The early Islamic
penetration of Africa began in North Africa in the eleventh century.
By the thirteenth century the religion had crossed along trade routes
into the sub-Saharan Africa. The enormous land mass of this region
made conversions easy. Once the chiefs embraced Islamic faith, this
eventually led to a wide spread of conversions of the people. As
colonialism began to recede in the sub-Saharan Africa in the 60s and
70s, a new phenomenon began to emerge. That is, western influence
began to penetrate the fabric of Islamic society. To counteract this,
reform organizations were formed whose aim were to reform society
along Islamic line and to prevent secularization through education.
Between the 70s and
80s many Muslims became frustrated as a result of pressures coming
from the secularized world. Many sought to reject the waves of
western cultural imperialism and to return to their Islamic roots. The
situation became exacerbated due to constant confrontations between
the West and the Arab world over the issues of Palestine and Arab
nationalism. These crises reached their crescendo with the Iranian
revolution in 1979.
After the Islamic
revolution in Iran in 1979, a new term became popular in the West. The
popular word is fundamentalism. It became the code word to describe
certain radical Muslim groups which articulate political goals.
This study focuses
on the political and socio-economic role of Islamism in Africa with
emphasis in south of Sahara. Examples from this study will be drawn
from Nigeria and Senegal. The purpose of this study is to draw up some
possible reasons for the recent rise of Islamism. According to
Westerlund (1997), a study of Islamism calls for a multi-dimensional
analysis of possible causes because of the complexity of the
phenomenon. Consequently, we borrow from the Westerlund approach by
starting from the “genetic.” The discussion in this study will be
eclectic. The study does not pretend to build a theory in explaining
the rise of Islam and reasons billions of people are attracted to
Islam (Westerlund).

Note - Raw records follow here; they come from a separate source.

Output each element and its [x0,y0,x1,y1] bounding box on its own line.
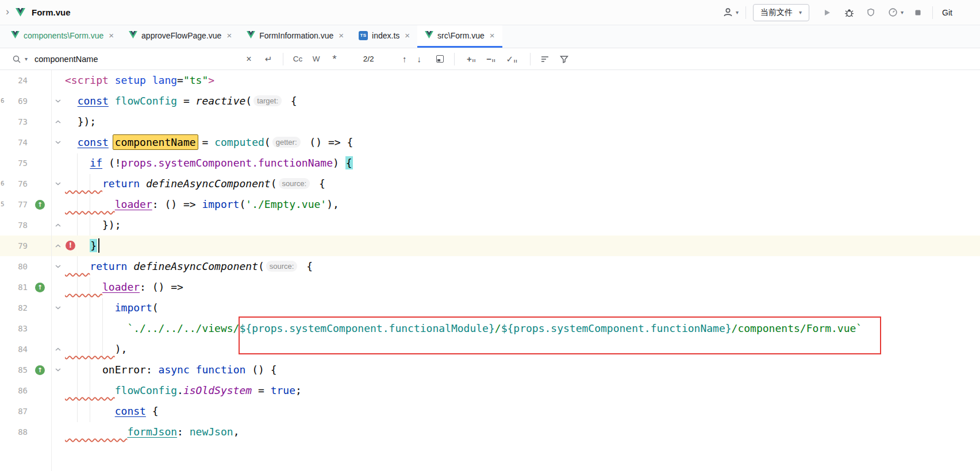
line-number[interactable]: 78 [6,215,28,235]
code-text[interactable]: loader: () => [65,277,980,298]
line-number[interactable]: 69 [6,91,28,111]
code-line-85[interactable]: 85↑ onError: async function () { [0,360,980,380]
fold-marker-icon[interactable] [51,111,65,132]
stop-icon[interactable] [910,5,925,20]
line-number[interactable]: 87 [6,401,28,422]
fold-marker-icon[interactable] [51,173,65,194]
code-line-88[interactable]: 88 formJson: newJson, [0,422,980,442]
tab-approveflowpage-vue[interactable]: approveFlowPage.vue× [121,25,239,48]
tab-src-form-vue[interactable]: src\Form.vue× [417,25,502,48]
tab-forminformation-vue[interactable]: FormInformation.vue× [239,25,351,48]
line-number[interactable]: 84 [6,339,28,360]
newline-icon[interactable]: ↵ [261,52,276,66]
fold-marker-icon[interactable] [51,318,65,339]
fold-marker-icon[interactable] [51,70,65,91]
chevron-right-icon[interactable]: › [5,6,13,19]
implements-gutter-icon[interactable]: ↑ [35,283,45,292]
fold-marker-icon[interactable] [51,132,65,153]
fold-marker-icon[interactable] [51,194,65,215]
close-tab-icon[interactable]: × [405,32,410,40]
line-number[interactable]: 77 [6,194,28,215]
fold-marker-icon[interactable] [51,298,65,318]
profiler-icon[interactable] [885,5,900,20]
code-line-75[interactable]: 75 if (!props.systemComponent.functionNa… [0,153,980,173]
code-line-83[interactable]: 83 `./../../../views/${props.systemCompo… [0,318,980,339]
line-number[interactable]: 24 [6,70,28,91]
error-icon[interactable]: ! [66,241,75,250]
fold-marker-icon[interactable] [51,91,65,111]
user-chevron-icon[interactable]: ▾ [736,9,739,16]
line-number[interactable]: 74 [6,132,28,153]
line-number[interactable]: 73 [6,111,28,132]
prev-match-icon[interactable]: ↑ [397,54,412,64]
fold-marker-icon[interactable] [51,256,65,277]
line-number[interactable]: 83 [6,318,28,339]
line-number[interactable]: 85 [6,360,28,380]
code-line-78[interactable]: 78 }); [0,215,980,235]
checkmark-bars-icon[interactable]: ✓II [501,54,522,64]
minus-bars-icon[interactable]: −II [481,54,501,64]
plus-bars-icon[interactable]: +II [462,54,481,64]
profiler-chevron-icon[interactable]: ▾ [901,9,904,16]
code-line-79[interactable]: !79 } [0,235,980,256]
code-text[interactable]: `./../../../views/${props.systemComponen… [65,318,980,339]
user-icon[interactable] [720,5,735,20]
code-text[interactable]: } [65,235,980,256]
code-text[interactable]: <script setup lang="ts"> [65,70,980,91]
fold-marker-icon[interactable] [51,339,65,360]
fold-marker-icon[interactable] [51,360,65,380]
code-line-81[interactable]: 81↑ loader: () => [0,277,980,298]
match-case-icon[interactable]: Cc [290,52,305,66]
search-history-icon[interactable]: ▾ [25,56,28,62]
line-number[interactable]: 75 [6,153,28,173]
fold-marker-icon[interactable] [51,422,65,442]
code-line-73[interactable]: 73 }); [0,111,980,132]
run-config-selector[interactable]: 当前文件 ▾ [753,4,809,21]
code-text[interactable]: loader: () => import('./Empty.vue'), [65,194,980,215]
code-line-24[interactable]: 24<script setup lang="ts"> [0,70,980,91]
code-text[interactable]: import( [65,298,980,318]
code-text[interactable]: const componentName = computed(getter: (… [65,132,980,153]
next-match-icon[interactable]: ↓ [412,54,427,64]
code-text[interactable]: return defineAsyncComponent(source: { [65,256,980,277]
close-tab-icon[interactable]: × [226,32,232,40]
code-line-80[interactable]: 80 return defineAsyncComponent(source: { [0,256,980,277]
regex-icon[interactable]: * [327,52,342,66]
code-line-76[interactable]: 676 return defineAsyncComponent(source: … [0,173,980,194]
code-text[interactable]: }); [65,215,980,235]
code-text[interactable]: }); [65,111,980,132]
code-line-77[interactable]: 577↑ loader: () => import('./Empty.vue')… [0,194,980,215]
line-number[interactable]: 76 [6,173,28,194]
open-in-find-window-icon[interactable] [432,52,447,66]
close-tab-icon[interactable]: × [339,32,344,40]
line-number[interactable]: 86 [6,380,28,401]
fold-marker-icon[interactable] [51,215,65,235]
line-number[interactable]: 80 [6,256,28,277]
run-with-coverage-icon[interactable] [863,5,878,20]
code-line-84[interactable]: 84 ), [0,339,980,360]
code-text[interactable]: const { [65,401,980,422]
fold-marker-icon[interactable] [51,380,65,401]
fold-marker-icon[interactable] [51,235,65,256]
line-number[interactable]: 82 [6,298,28,318]
git-menu[interactable]: Git [942,8,952,17]
line-number[interactable]: 88 [6,422,28,442]
code-editor[interactable]: 24<script setup lang="ts">669 const flow… [0,70,980,471]
line-number[interactable]: 79 [6,235,28,256]
fold-marker-icon[interactable] [51,153,65,173]
run-icon[interactable] [820,5,835,20]
close-tab-icon[interactable]: × [109,32,114,40]
code-text[interactable]: onError: async function () { [65,360,980,380]
fold-marker-icon[interactable] [51,401,65,422]
code-text[interactable]: flowConfig.isOldSystem = true; [65,380,980,401]
words-icon[interactable]: W [309,52,324,66]
tab-index-ts[interactable]: TSindex.ts× [351,25,417,48]
filter-funnel-icon[interactable] [557,52,572,66]
close-tab-icon[interactable]: × [490,32,495,40]
code-text[interactable]: formJson: newJson, [65,422,980,442]
fold-marker-icon[interactable] [51,277,65,298]
code-text[interactable]: const flowConfig = reactive(target: { [65,91,980,111]
code-line-82[interactable]: 82 import( [0,298,980,318]
clear-search-icon[interactable]: × [241,52,256,66]
code-line-87[interactable]: 87 const { [0,401,980,422]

Our approach is will be descriptive and eclectic
in order to capture the reality of the phenomenon that serves as an
attraction to billions of citizens all over the world.
Discover Islam: Your Birth Right (2001) the Muslim population of
the world is estimated to be 1.4 billion. In other words, one out of
four people on the planet earth is a Muslim. Additionally, Islam is
the fastest growing religion in the world. Muslims are made of all
races from the “Philippines to Nigeria” they are united under one
faith. About eighteen percent of Muslims live in the Middle East. The
largest contingents of Muslims live in Indonesia. Thirty percent of
Muslims live in the Indian subcontinent, twenty percent and ten
percent in Russia and China. In areas such as Australia, and Latin
America one finds Muslim minorities. In the United States, it is
estimated that there are eight million Muslims. The figures submitted
thus far lend credence that Muslims are not confined to the Middle
East. In other words, it is widespread all over the world as is
Christianity. There is a misconception that Muslims are all Arabs.
This is not true.
Northern Nigeria and
Senegal present good case studies on the rise of Islam in West Africa.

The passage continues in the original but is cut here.